Sometime around Earth year 1960, the life prolongation complex annihilated the entire adult population of the Onlies' homeworld, leaving only the feral children who called themselves the Onlies. These children had survived without adult care for over three hundred years until the USS Enterprise found them in 2266. The children ranged in age from four to pubescent.
The children scrounged for food where they could. They knew the area where they lived extremely well, and were fond of games they called foolies. These games involved taunting the Enterprise landing party. The children occasionally became more violent, especially when they felt threatened. The events of the plague had instilled in them a fear and distrust of grups; it took a great deal of effort for James T. Kirk to convince them that he and his people meant them no harm.
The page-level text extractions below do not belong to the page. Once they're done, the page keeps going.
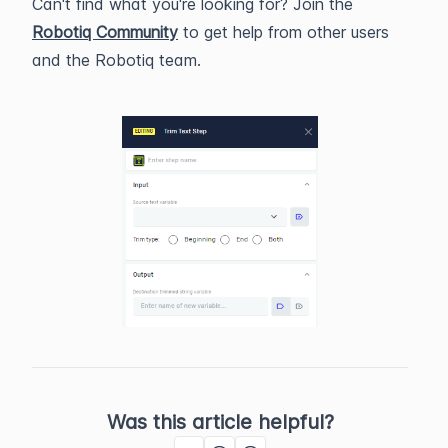
Can't find what you're looking for? Join the
Robotiq Community
to get help from other users
and the Robotiq team.
Was this article helpful?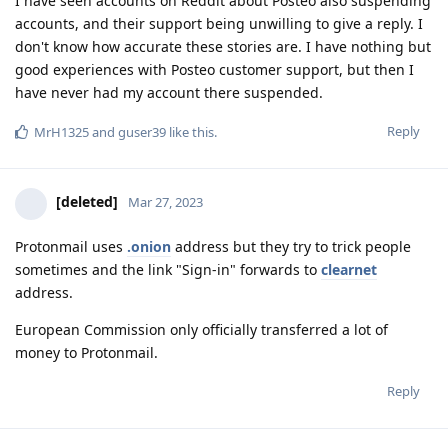
I have seen accounts on Reddit about Posteo also suspending
accounts, and their support being unwilling to give a reply. I
don't know how accurate these stories are. I have nothing but
good experiences with Posteo customer support, but then I
have never had my account there suspended.
Reply
MrH1325
and
guser39
like this
.
[deleted]
Mar 27, 2023
Protonmail uses
.onion
address but they try to trick people
sometimes and the link "Sign-in" forwards to
clearnet
address.
European Commission only officially transferred a lot of
money to Protonmail.
Reply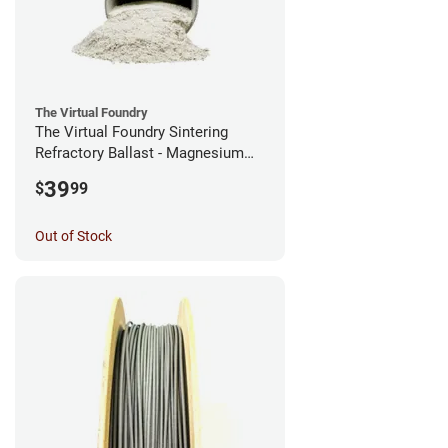
The Virtual Foundry
The Virtual Foundry Sintering
Refractory Ballast - Magnesium
Silicate - (0.5kg)
39
$
99
Out of Stock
These children were infected with the life prolongation complex, just as the adults had been. In the children, the complex functioned as intended, greatly increasing their lifespans. But when they reached puberty, the complex entered its fatal form, and death followed rapidly.
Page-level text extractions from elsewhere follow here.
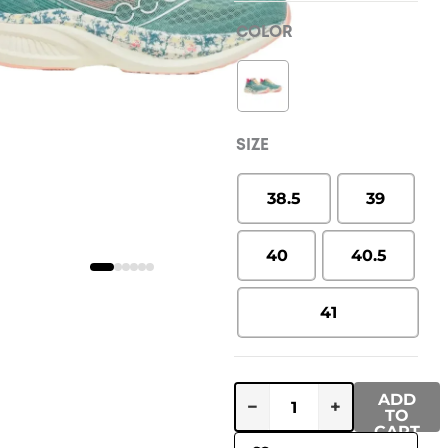
COLOR
SIZE
38.5
39
40
40.5
41
ADD
−
+
TO
CART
When the Enterprise left, the children remained on their world, in the care of a medical team. Additional specialists were dispatched from elsewhere in the Federation to care for them. It is fortunate that the Enterprise found them when it did; diminishing food supplies would have meant starvation for most of the children within a few months time. (TOS: "Miri")
The Onlies were the focus of Judy Klass' novel The Cry of the Onlies, in which it was shown that the chief doctor who was sent to gradually bring the Onlies into adulthood and educate them was instead exploiting and abusing them. The Federation was testing a prototype spaceship on the planet, and Jahn stole it and began rampaging across the galaxy after Miri's death. Kirk and company straightened out the situation and arranged for Flint to become the Onlies' new mentor and guardian.
Another take on the Onlies was in issue #3 of Marvel Comics' Star Trek: Untold Voyages, titled "Past Imperfect", which showed Jahn marauding after Miri's death, but this time he kidnapped Dr. McCoy's daughter, Joanna, because McCoy's cure had mutated into an even worse disease.